● **RECORDS PROVIDED**:
_ _ _ _ _ _ _
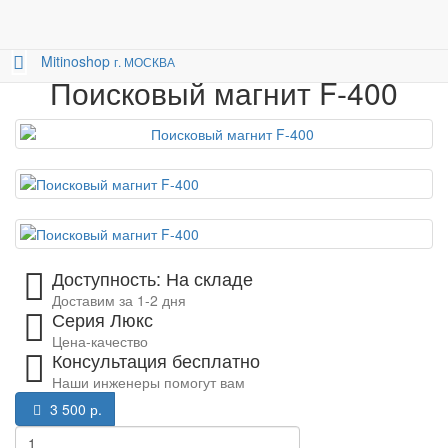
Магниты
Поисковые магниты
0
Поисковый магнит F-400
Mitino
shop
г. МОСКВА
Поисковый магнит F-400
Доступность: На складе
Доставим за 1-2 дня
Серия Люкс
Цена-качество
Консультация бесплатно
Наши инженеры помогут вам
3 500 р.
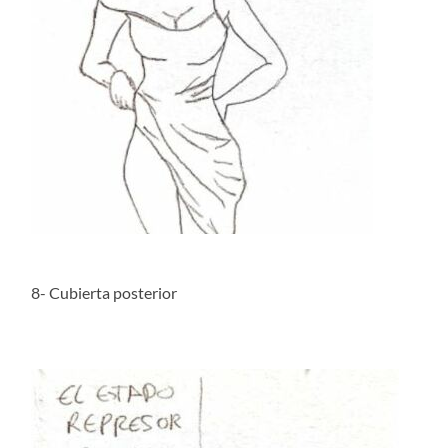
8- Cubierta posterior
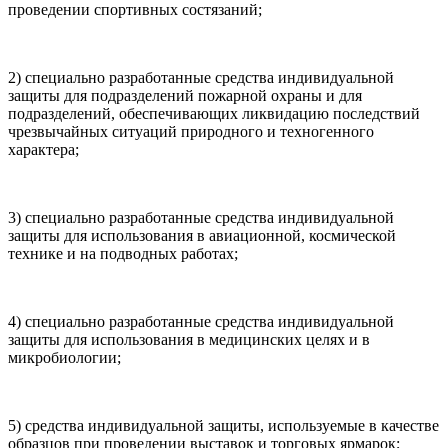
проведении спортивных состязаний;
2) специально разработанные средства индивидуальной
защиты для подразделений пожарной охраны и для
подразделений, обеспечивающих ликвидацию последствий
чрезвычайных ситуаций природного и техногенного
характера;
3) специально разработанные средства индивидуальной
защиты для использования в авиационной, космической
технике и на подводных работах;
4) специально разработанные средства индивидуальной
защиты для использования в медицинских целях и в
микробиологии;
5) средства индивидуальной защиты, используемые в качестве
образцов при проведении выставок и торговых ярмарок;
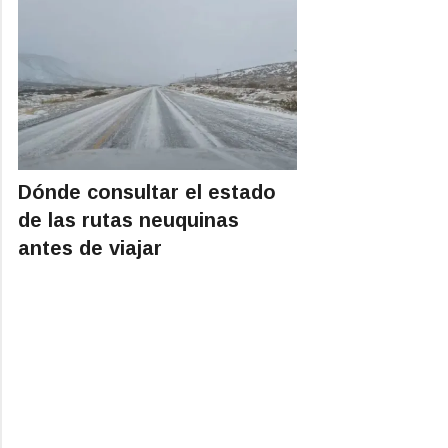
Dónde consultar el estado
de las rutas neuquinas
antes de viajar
_ _ _ _ _ _ _
● **INSTRUCTIONS FOR THE TASK**: The entries should be reproduced word for word, pictures omitted.

● **ANSWER TO THE PROBLEM**:
Магниты
Поисковые магниты
0
Поисковый магнит F-400
Mitino
shop
г. МОСКВА
Поисковый магнит F-400
Доступность: На складе
Доставим за 1-2 дня
Серия Люкс
Цена-качество
Консультация бесплатно
Наши инженеры помогут вам
3 500 р.
8- Cubierta posterior
проведении спортивных состязаний;
2) специально разработанные средства индивидуальной
защиты для подразделений пожарной охраны и для
подразделений, обеспечивающих ликвидацию последствий
чрезвычайных ситуаций природного и техногенного
характера;
3) специально разработанные средства индивидуальной
защиты для использования в авиационной, космической
технике и на подводных работах;
4) специально разработанные средства индивидуальной
защиты для использования в медицинских целях и в
микробиологии;
5) средства индивидуальной защиты, используемые в качестве
образцов при проведении выставок и торговых ярмарок;
Dónde consultar el estado
de las rutas neuquinas
antes de viajar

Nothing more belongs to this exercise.